# [Indian NR] Shivam Bansal 17/18 Multiblind in 56:44!



## the super cuber (Jun 22, 2015)

I'm very happy with this result, my first NR for Multiblind and overall pb by 6 points too. 

Memo was approx 36 minutes and I went a bit safe. 



Everything was going good until I got to the cube # 12 and while picking it up I accidentally nudged cube # 16 and did a y' rotation on it. I knew that I had moved that cube and I wasn't sure if I had did a x' rotation or I hadn't done any rotation at all. I continued to solve cubes #12 to #15 and when I got to # 16 (the cube which I accidentally moved) I set it aside and solved # 17 and 18. then after some thinking I concluded that I would solve that cube as it is (without doing any rotation) as there was a slim chance that I hadn't done a rotation on it at all. (The chances of me guessing which way it had rotated were even slimmer) the cube was fully scrambled in the end as I had solved it in a different orientation but I'm still overjoyed that every other cube was solved, giving me a long awaited NR. 

Had the last cube been solved it would have been Asr but still I'm very happy with this result as it's much better than I ever expected. I practiced a lot of Multiblind in the weeks leading up to this competition and I'm glad it payed off


----------



## CyanSandwich (Jun 22, 2015)

Congrats! 18th in the world, nice.


----------



## the super cuber (Jun 22, 2015)

CyanSandwich said:


> Congrats! 18th in the world, nice.



Thanks!  btw 17th in the world


----------



## CyanSandwich (Jun 22, 2015)

the super cuber said:


> Thanks!  btw 17th in the world


Oh yeah. Silly me.


----------



## Myachii (Jun 22, 2015)

Kabyanil Talukdar got 15/15 in 50:45 at SCMU 2015


----------



## Berd (Jun 22, 2015)

Gj! That must of been painful to watch the last cube haha.


----------



## Iggy (Jun 22, 2015)

Really nice!


----------



## Meneghetti (Jun 22, 2015)

Great job, Shivam! Congrats!
That was a very clever way to deal with the accidentally moved cube, but I don't see how it could have done an x rotation as you stated though... possibilities were y, y', y2 or no rotations at all, right?


----------



## DGCubes (Jun 22, 2015)

Wow, VGJ!! That is so impressive, and congrats on your NR!


----------



## TheCoolMinxer (Jun 22, 2015)

Wow very nice! I should really start practising some multibld for nats tho


----------



## the super cuber (Jun 23, 2015)

Berd said:


> Gj! That must of been painful to watch the last cube haha.



yeah  thanks!



Iggy said:


> Really nice!



Thanks! 



Meneghetti said:


> Great job, Shivam! Congrats!
> That was a very clever way to deal with the accidentally moved cube, but I don't see how it could have done an x rotation as you stated though... possibilities were y, y', y2 or no rotations at all, right?

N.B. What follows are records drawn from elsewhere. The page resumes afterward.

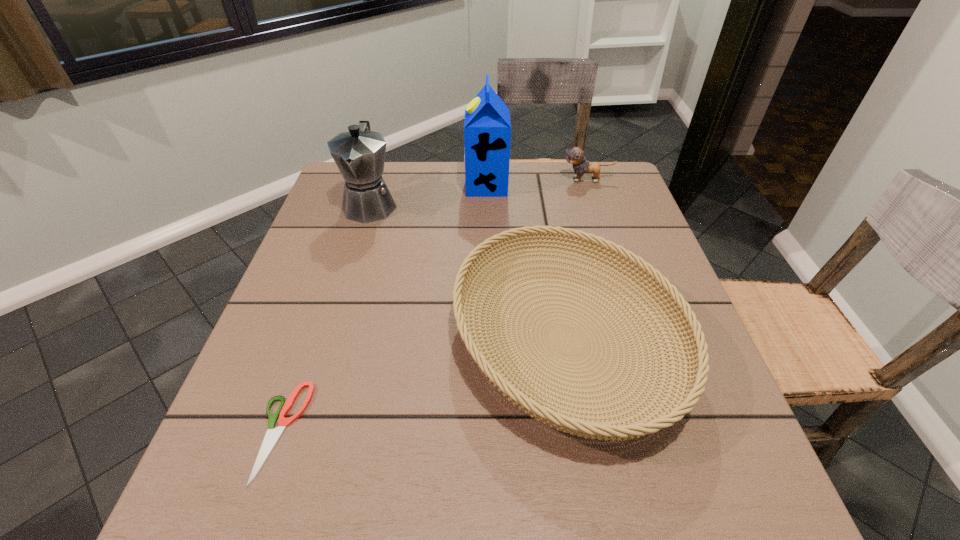 Locate an element on the screen. The width and height of the screenshot is (960, 540). kitten that is at the right edge is located at coordinates (575, 156).

I want to click on basket at the right edge, so click(695, 371).

Identify the location of object present at the far left corner. (359, 154).

At what (x,y) coordinates should I click in order to perform the action: click on object present at the near left corner. Please return your answer as a coordinate pair (x, y). The width and height of the screenshot is (960, 540). Looking at the image, I should click on (272, 435).

I want to click on object located in the far right corner section of the desktop, so pyautogui.click(x=575, y=156).

Locate an element on the screen. vacant space at the far edge is located at coordinates (554, 184).

You are a GUI agent. You are given a task and a screenshot of the screen. Output one action in this format:
    pyautogui.click(x=<x>, y=<y>)
    Task: Click on the vacant space at the near edge of the desktop
    The width and height of the screenshot is (960, 540).
    Given the screenshot: What is the action you would take?
    pyautogui.click(x=564, y=469)

At what (x,y) coordinates should I click in order to perform the action: click on vacant area at the left edge of the desktop. Please return your answer as a coordinate pair (x, y). Looking at the image, I should click on (342, 308).

Image resolution: width=960 pixels, height=540 pixels. In the image, there is a desktop. Find the location of `vacant space at the right edge`. vacant space at the right edge is located at coordinates (586, 215).

Where is `vacant space at the near left corner`? Image resolution: width=960 pixels, height=540 pixels. vacant space at the near left corner is located at coordinates (256, 484). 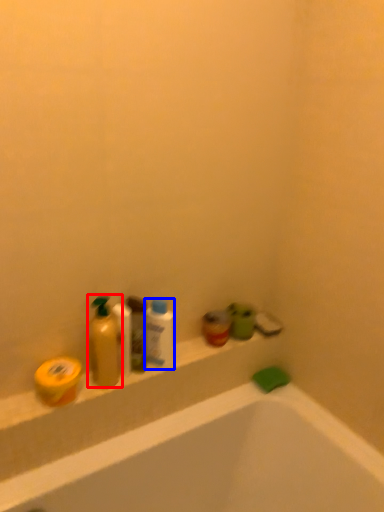 Question: Which point is closer to the camera, cleaning product (highlighted by a red box) or mouthwash (highlighted by a blue box)?

Choices:
 (A) cleaning product
 (B) mouthwash

Answer: (A) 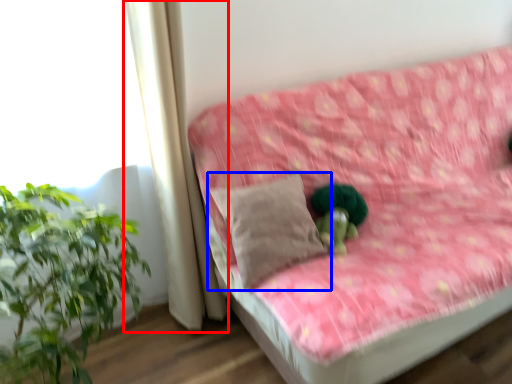 Question: Which point is further to the camera, curtain (highlighted by a red box) or pillow (highlighted by a blue box)?

Choices:
 (A) curtain
 (B) pillow

Answer: (B) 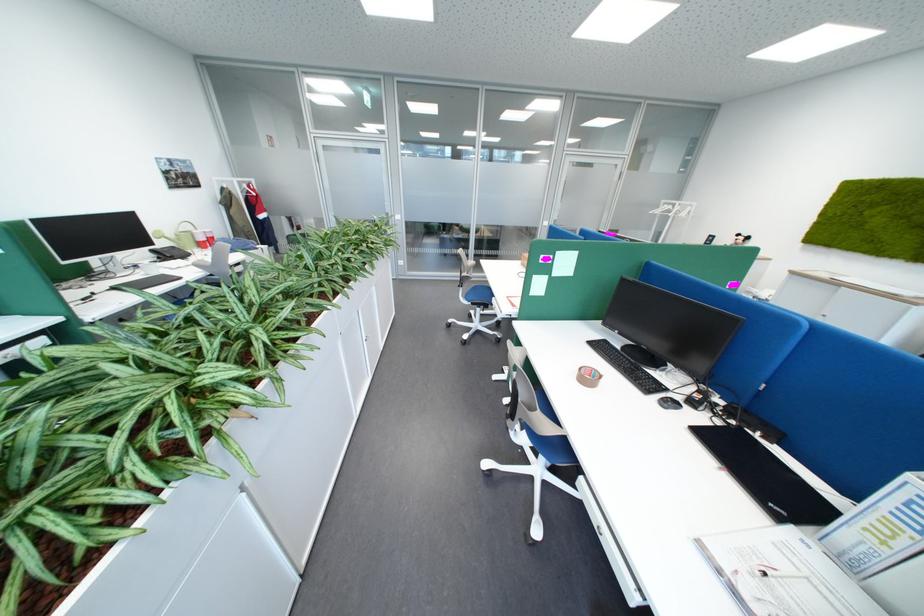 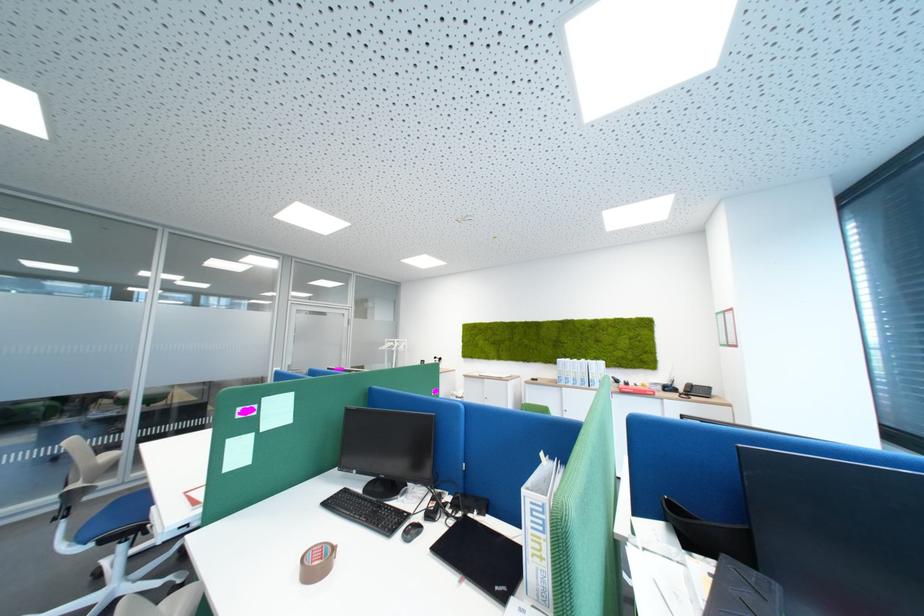 Locate, in the second image, the point that corresponds to point 660,392 in the first image.

(403, 533) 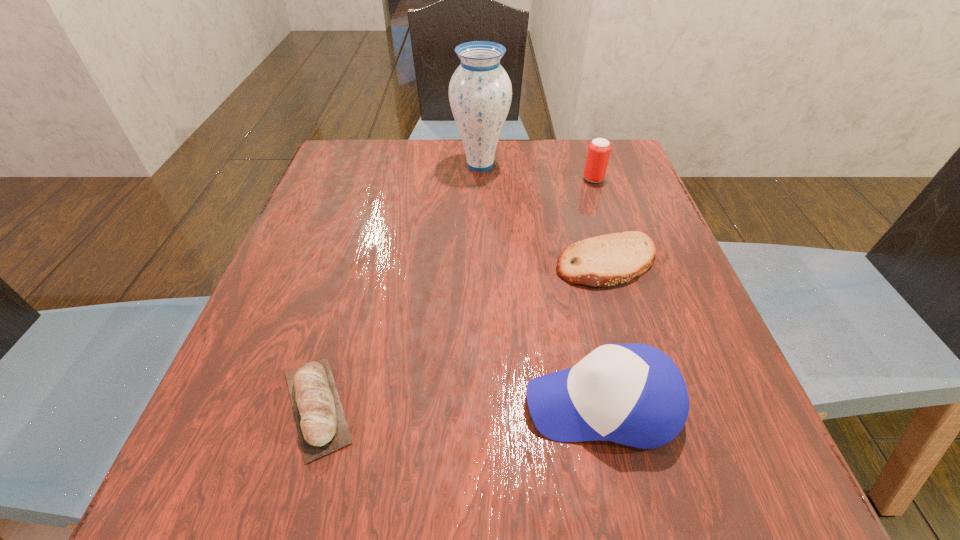 Where is `baseball cap that is at the right edge`? The height and width of the screenshot is (540, 960). baseball cap that is at the right edge is located at coordinates click(x=633, y=394).

Locate an element on the screen. This screenshot has height=540, width=960. pita bread present at the right edge is located at coordinates (607, 260).

This screenshot has width=960, height=540. Identify the location of object at the near left corner. (322, 427).

This screenshot has height=540, width=960. I want to click on object that is at the far right corner, so click(x=599, y=149).

Where is `object situated at the near right corner`? The width and height of the screenshot is (960, 540). object situated at the near right corner is located at coordinates (633, 394).

Find the location of a particular element. The image size is (960, 540). blank area at the far edge is located at coordinates (396, 160).

The height and width of the screenshot is (540, 960). I want to click on vacant space at the near edge of the desktop, so click(x=658, y=510).

Find the location of a particular element. vacant space at the left edge of the desktop is located at coordinates (279, 429).

This screenshot has height=540, width=960. Find the location of `free space at the right edge`. free space at the right edge is located at coordinates pyautogui.click(x=717, y=395).

Image resolution: width=960 pixels, height=540 pixels. In the image, there is a desktop. Identify the location of vacant space at the far left corner. (334, 170). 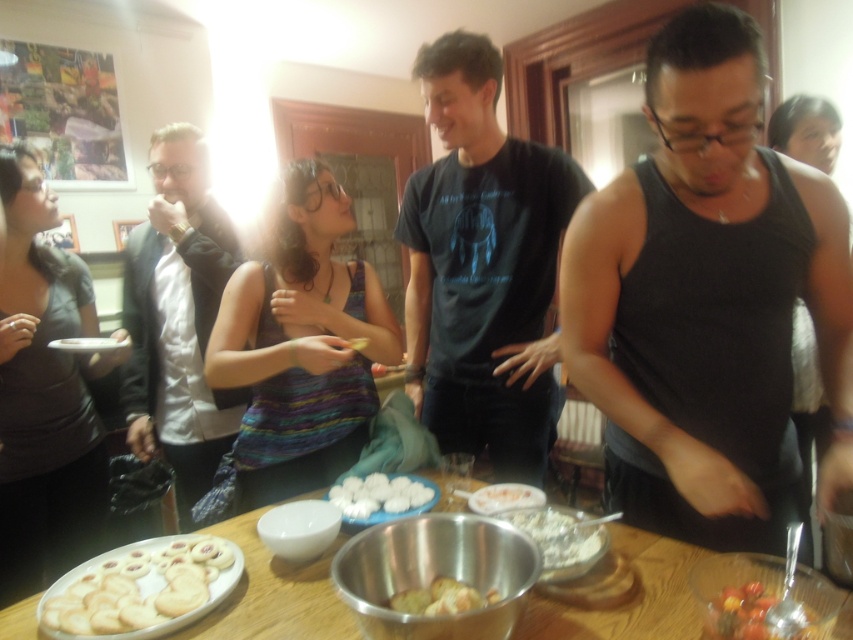 Question: Can you confirm if golden crispy cookies at lower left is smaller than white powdery flour at center?

Choices:
 (A) no
 (B) yes

Answer: (A)

Question: Which of these objects is positioned closest to the black cotton t-shirt at center?

Choices:
 (A) white powdery flour at center
 (B) white matte dumplings at center

Answer: (B)

Question: Can you confirm if black cotton t-shirt at center is wider than white powdery flour at center?

Choices:
 (A) no
 (B) yes

Answer: (B)

Question: Based on their relative distances, which object is nearer to the multicolored knitted sweater at center?

Choices:
 (A) black tank top at center
 (B) golden brown crumbly cookies at center
 (C) wooden table at center

Answer: (C)

Question: Among these objects, which one is nearest to the camera?

Choices:
 (A) black tank top at center
 (B) black cotton t-shirt at center

Answer: (A)

Question: Is multicolored knitted sweater at center to the right of wooden table at center from the viewer's perspective?

Choices:
 (A) no
 (B) yes

Answer: (A) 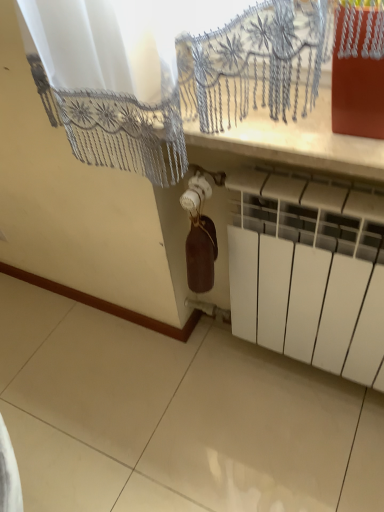 The height and width of the screenshot is (512, 384). I want to click on brown matte wine bottle at center, so click(201, 254).

The height and width of the screenshot is (512, 384). What do you see at coordinates (201, 254) in the screenshot?
I see `brown matte wine bottle at center` at bounding box center [201, 254].

The width and height of the screenshot is (384, 512). What do you see at coordinates (310, 279) in the screenshot?
I see `white matte radiator at lower right` at bounding box center [310, 279].

Where is `white matte radiator at lower right`? Image resolution: width=384 pixels, height=512 pixels. white matte radiator at lower right is located at coordinates (310, 279).

Based on the photo, in order to face white matte radiator at lower right, should I rotate leftwards or rightwards?

Turn right by 12.599 degrees to look at white matte radiator at lower right.

Find the location of a particular element. brown matte wine bottle at center is located at coordinates (201, 254).

Which object is positioned more to the right, white matte radiator at lower right or brown matte wine bottle at center?

From the viewer's perspective, white matte radiator at lower right appears more on the right side.

Which object is closer to the camera taking this photo, white matte radiator at lower right or brown matte wine bottle at center?

white matte radiator at lower right.

Does point (272, 337) come farther from viewer compared to point (210, 220)?

Yes, it is behind point (210, 220).

In the scene shown: From the image's perspective, is white matte radiator at lower right over brown matte wine bottle at center?

No, from the image's perspective, white matte radiator at lower right is not over brown matte wine bottle at center.

From a real-world perspective, between white matte radiator at lower right and brown matte wine bottle at center, who is vertically higher?

brown matte wine bottle at center, from a real-world perspective.

Considering the sizes of objects white matte radiator at lower right and brown matte wine bottle at center in the image provided, who is wider, white matte radiator at lower right or brown matte wine bottle at center?

Wider between the two is white matte radiator at lower right.

Consider the image. Is white matte radiator at lower right taller or shorter than brown matte wine bottle at center?

In the image, white matte radiator at lower right appears to be taller than brown matte wine bottle at center.

Is white matte radiator at lower right smaller than brown matte wine bottle at center?

Incorrect, white matte radiator at lower right is not smaller in size than brown matte wine bottle at center.

Is white matte radiator at lower right inside the boundaries of brown matte wine bottle at center, or outside?

white matte radiator at lower right is not inside brown matte wine bottle at center, it's outside.

Does white matte radiator at lower right touch brown matte wine bottle at center?

white matte radiator at lower right is not next to brown matte wine bottle at center, and they're not touching.

Could you tell me if white matte radiator at lower right is turned towards brown matte wine bottle at center?

Yes.

How different are the orientations of white matte radiator at lower right and brown matte wine bottle at center in degrees?

There is a 3.54-degree angle between the facing directions of white matte radiator at lower right and brown matte wine bottle at center.

Where is `radiator on the right of brown matte wine bottle at center`? The width and height of the screenshot is (384, 512). radiator on the right of brown matte wine bottle at center is located at coordinates (310, 279).

Which is more to the left, brown matte wine bottle at center or white matte radiator at lower right?

brown matte wine bottle at center.

Considering the relative positions of brown matte wine bottle at center and white matte radiator at lower right in the image provided, is brown matte wine bottle at center in front of white matte radiator at lower right?

No, it is not.

Is point (199, 225) positioned in front of point (380, 342)?

That is True.

From the image's perspective, is brown matte wine bottle at center positioned above or below white matte radiator at lower right?

From the image's perspective, brown matte wine bottle at center appears above white matte radiator at lower right.

Consider the image. From a real-world perspective, is brown matte wine bottle at center physically below white matte radiator at lower right?

No, from a real-world perspective, brown matte wine bottle at center is not below white matte radiator at lower right.

Which object is thinner, brown matte wine bottle at center or white matte radiator at lower right?

Thinner between the two is brown matte wine bottle at center.

Can you confirm if brown matte wine bottle at center is taller than white matte radiator at lower right?

No.

Is brown matte wine bottle at center bigger or smaller than white matte radiator at lower right?

Considering their sizes, brown matte wine bottle at center takes up less space than white matte radiator at lower right.

Is white matte radiator at lower right inside brown matte wine bottle at center?

Actually, white matte radiator at lower right is outside brown matte wine bottle at center.

Is there a large distance between brown matte wine bottle at center and white matte radiator at lower right?

No, there isn't a large distance between brown matte wine bottle at center and white matte radiator at lower right.

Could you tell me if brown matte wine bottle at center is turned towards white matte radiator at lower right?

Yes, brown matte wine bottle at center faces towards white matte radiator at lower right.

How many degrees apart are the facing directions of brown matte wine bottle at center and white matte radiator at lower right?

The angle between the facing direction of brown matte wine bottle at center and the facing direction of white matte radiator at lower right is 3.54 degrees.

How much distance is there between brown matte wine bottle at center and white matte radiator at lower right?

They are 9.11 inches apart.

Find the location of a particular element. radiator below the brown matte wine bottle at center (from the image's perspective) is located at coordinates (310, 279).

The height and width of the screenshot is (512, 384). Find the location of `wine bottle lying behind the white matte radiator at lower right`. wine bottle lying behind the white matte radiator at lower right is located at coordinates (201, 254).

The width and height of the screenshot is (384, 512). Find the location of `wine bottle above the white matte radiator at lower right (from a real-world perspective)`. wine bottle above the white matte radiator at lower right (from a real-world perspective) is located at coordinates point(201,254). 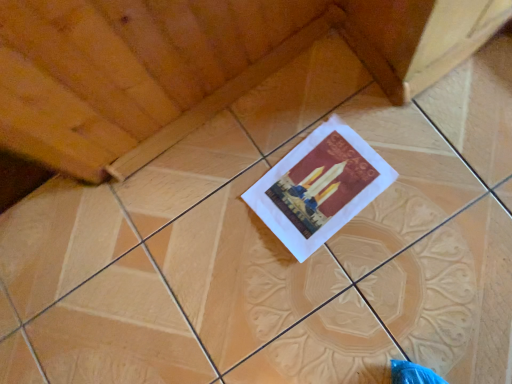 Locate an element on the screen. spots to the right of matte paper postcard at center is located at coordinates (403, 130).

Thanks!  while I moved the cube towards me I thought it might have hit the top of the other cube causing it to rotate towards me on the x axis (like a sideways wheel). I also heard a sound of a cube bumping the table which I thought might have been caused by the cube rotating and landing again on the table 



DGCubes said:


> Wow, VGJ!! That is so impressive, and congrats on your NR!



Thanks! 



TheCoolMinxer said:


> Wow very nice! I should really start practising some multibld for nats tho



Thanks!  and good luck!


----------



## Meneghetti (Jun 23, 2015)

the super cuber said:


> Thanks!  while I moved the cube towards me I thought it might have hit the top of the other cube causing it to rotate towards me on the x axis (like a sideways wheel). I also heard a sound of a cube bumping the table which I thought might have been caused by the cube rotating and landing again on the table



Oh I see, that makes sense! The y rotation looks obvious when we watch the video, but now I understand how hard it was for you at that point to figure it out  Solving it like you did was definitely the best decision you could make.


----------



## the super cuber (Jun 24, 2015)

Meneghetti said:


> Oh I see, that makes sense! The y rotation looks obvious when we watch the video, but now I understand how hard it was for you at that point to figure it out  Solving it like you did was definitely the best decision you could make.



Thanks!


----------



## abunickabhi (Oct 17, 2020)

Congrats a big journey in MBLD. Super proud to witness some attempts live at competitions. Getting to 48 points and beyond Maskow was unimaginable at one point. Now, so much progress has been made in good algs and good fingertricks.

MBLD requires a lot of focus. MBLD mo3 should be recognized officially sometime soon. Someone should recommend it to the WRC.


----------